[...] Depuis au moins deux siècle, les linguistes [...
ont] montré que les
langues actuellement parlées sur Terre (environ 5 000) sont toutes les
descendantes d'une seule
langue ancestrale.
Page 13.
[... Pourtant] la plupart des linguistes (en fait, pratiquement tous) n'ont pas conscience de l'existence d'une telle preuve dans la littérature linguistique. En effet, la plupart des détenteurs d'un doctorat en linguistique croient non seulement qu'elle n'existe pas, mais surtout qu'elle ne peut pas exister, pour des raisons imaginaires [...]. Page 14.
[...] Les langues n'empruntent que certains types de mots. Le cas le plus fréquent est celui où le nom d'une chose est emprunté en même temps que la chose elle-même.
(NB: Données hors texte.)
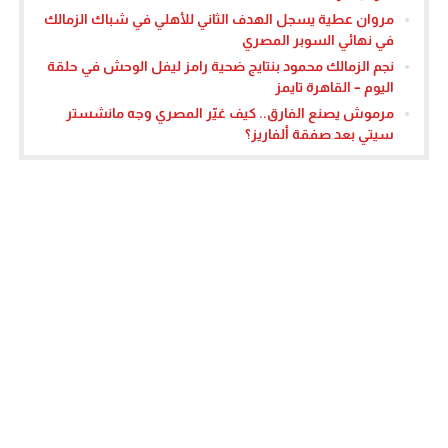
مروان عطية يسجل الهدف الثاني للأهلي في شباك الزمالك
في نهائي السوبر المصري
نجم الزمالك محمود بنتايج ضحية رامز ليفل الوحش في حلقة
اليوم – القاهرة تايمز
مرموش يصنع الفارق.. كيف غيّر المصري وجه مانشستر
سيتي بعد صفقة ألفاريز؟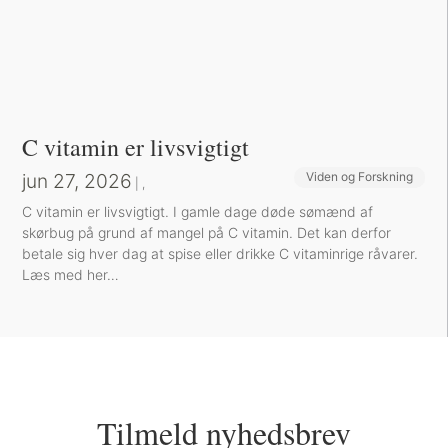
C vitamin er livsvigtigt
jun 27, 2026
Viden og Forskning
Sund inspiration
|
,
C vitamin er livsvigtigt. I gamle dage døde sømænd af
skørbug på grund af mangel på C vitamin. Det kan derfor
betale sig hver dag at spise eller drikke C vitaminrige råvarer.
Læs med her…
Tilmeld nyhedsbrev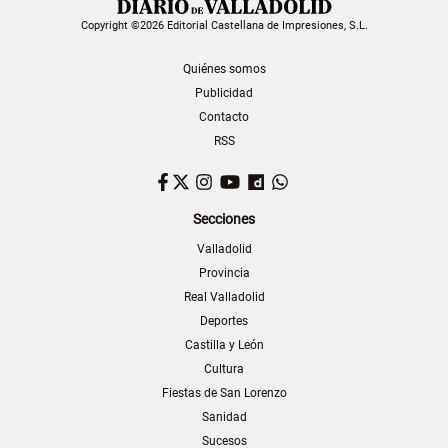
Copyright ©2026 Editorial Castellana de Impresiones, S.L.
Quiénes somos
Publicidad
Contacto
RSS
Facebook
Twitter
Instagram
YouTube
Dailymotion
WhatsApp
Secciones
Valladolid
Provincia
Real Valladolid
Deportes
Castilla y León
Cultura
Fiestas de San Lorenzo
Sanidad
Sucesos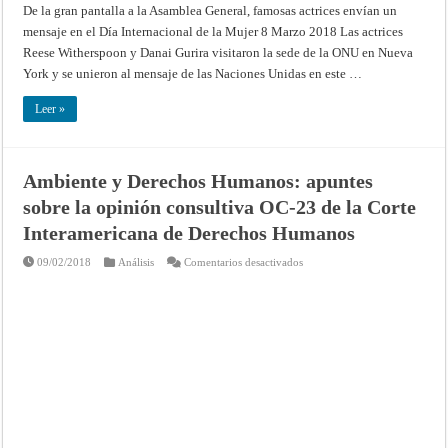
De la gran pantalla a la Asamblea General, famosas actrices envían un
mensaje en el Día Internacional de la Mujer 8 Marzo 2018 Las actrices
Reese Witherspoon y Danai Gurira visitaron la sede de la ONU en Nueva
York y se unieron al mensaje de las Naciones Unidas en este …
Leer »
Ambiente y Derechos Humanos: apuntes
sobre la opinión consultiva OC-23 de la Corte
Interamericana de Derechos Humanos
en
09/02/2018
Análisis
Comentarios desactivados
Ambiente
y
Derechos
Humanos:
apuntes
sobre
la
opinión
consultiva
OC-
23
de
la
Corte
Interamericana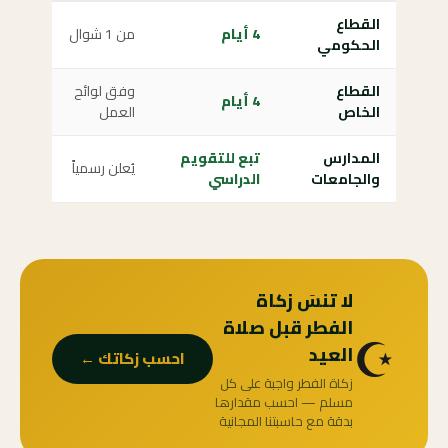
القطاع
4 أيام
من 1 شوال
الحكومي
القطاع
وفق لوائح
4 أيام
الخاص
العمل
المدارس
تبع للتقويم
يُعلن رسمياً
والجامعات
الدراسي
لا تنسَ زكاة
الفطر قبل صلاة
☪️
العيد
احسب زكاتك ←
زكاة الفطر واجبة على كل
مسلم — احسب مقدارها
بدقة مع حاسبتنا المجانية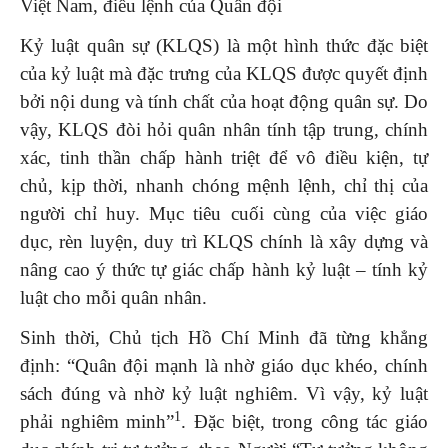
Việt Nam, điều lệnh của Quân đội
Kỷ luật quân sự (KLQS) là một hình thức đặc biệt
của kỷ luật mà đặc trưng của KLQS được quyết định
bởi nội dung và tính chất của hoạt động quân sự. Do
vậy, KLQS đòi hỏi quân nhân tính tập trung, chính
xác, tinh thần chấp hành triệt để vô điều kiện, tự
chủ, kịp thời, nhanh chóng mệnh lệnh, chỉ thị của
người chỉ huy. Mục tiêu cuối cùng của việc giáo
dục, rèn luyện, duy trì KLQS chính là xây dựng và
nâng cao ý thức tự giác chấp hành kỷ luật – tính kỷ
luật cho mỗi quân nhân.
Sinh thời, Chủ tịch Hồ Chí Minh đã từng khẳng
định: “Quân đội mạnh là nhờ giáo dục khéo, chính
sách đúng và nhờ kỷ luật nghiêm. Vì vậy, kỷ luật
1
phải nghiêm minh”
. Đặc biệt, trong công tác giáo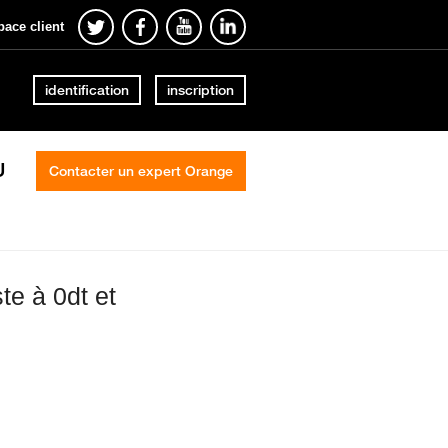
pace client
identification
inscription
U
Contacter un expert Orange
te à 0dt et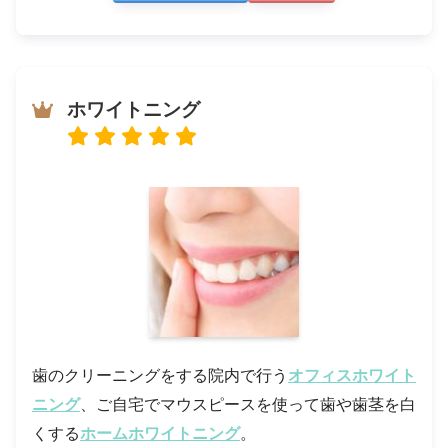
ホワイトニング
歯のクリーニングをする院内で行う
オフィスホワイト
ニング
、ご自宅でマウスピースを使って歯や歯茎を白
くする
ホームホワイトニング
。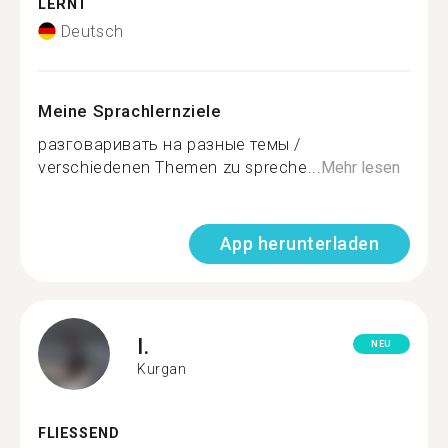
LERNT
Deutsch
Meine Sprachlernziele
разговаривать на разные темы /
verschiedenen Themen zu spreche...
Mehr lesen
App herunterladen
I.
NEU
Kurgan
FLIESSEND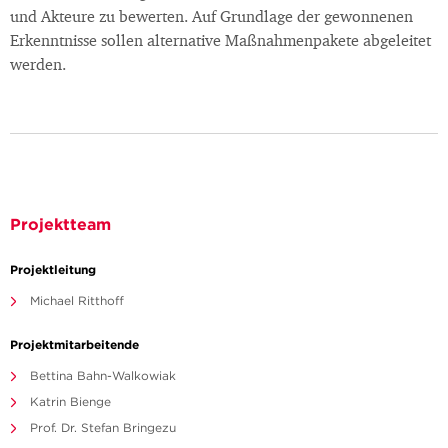
und Akteure zu bewerten. Auf Grundlage der gewonnenen
Erkenntnisse sollen alternative Maßnahmenpakete abgeleitet
werden.
Projektteam
Projektleitung
Michael Ritthoff
Projektmitarbeitende
Bettina Bahn-Walkowiak
Katrin Bienge
Prof. Dr. Stefan Bringezu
En revanche, des mots du vocabulaire de base comme "je, moi", "tu, toi", "deux", "qui ?", "dent", "coeur", "oeil", "langue", "non", "eau" et "mort" sont rarement empruntés, et même jamais empruntés dans un grand nombre de langues couvrant des zones géographiques étendues. [...] Quand nous trouvons des mots de cette sorte qui se ressemblent dans une vaste zone géographique, l'explication la plus vraisemblable est que ces ressemblances dérivent d'une ancienne migration de peuples. Page 32.
L'auteur propose de nombreux tableaux de mots issus de différentes langues qu'il propose au lecteur de classer par familles...
[...] Nous avons comparé des langues de toute la planète [...] et partout nous avons pu les regrouper en familles évidentes, qui sont toutes reconnues comme valides. Nous avons ensuite appliqué ces mêmes techniques à ces familles [...] et là encore, nous sommes parvenus à une classification convaincante, comprenant deux grands groupes et deux familles isolées. Et pourtant, la science des experts dénie tout lien entre aucune de ces familles. Comment est-ce possible ? Page 116.
[...] Les experts ne savent que ce qu'ils ont appris à l'école. Page 118.
[...] Il me semble que l'explication réside pour une large part dans l'ethnocentrisme, l'eurocentrisme, en l'occurrence, des savants [du XIXe siècle, qui] eurent l'espoir d'être [...] tout aussi uniques que [la] merveilleuse famille [de langue à laquelle ils appartenaient, l'indo-européen]? Page 120.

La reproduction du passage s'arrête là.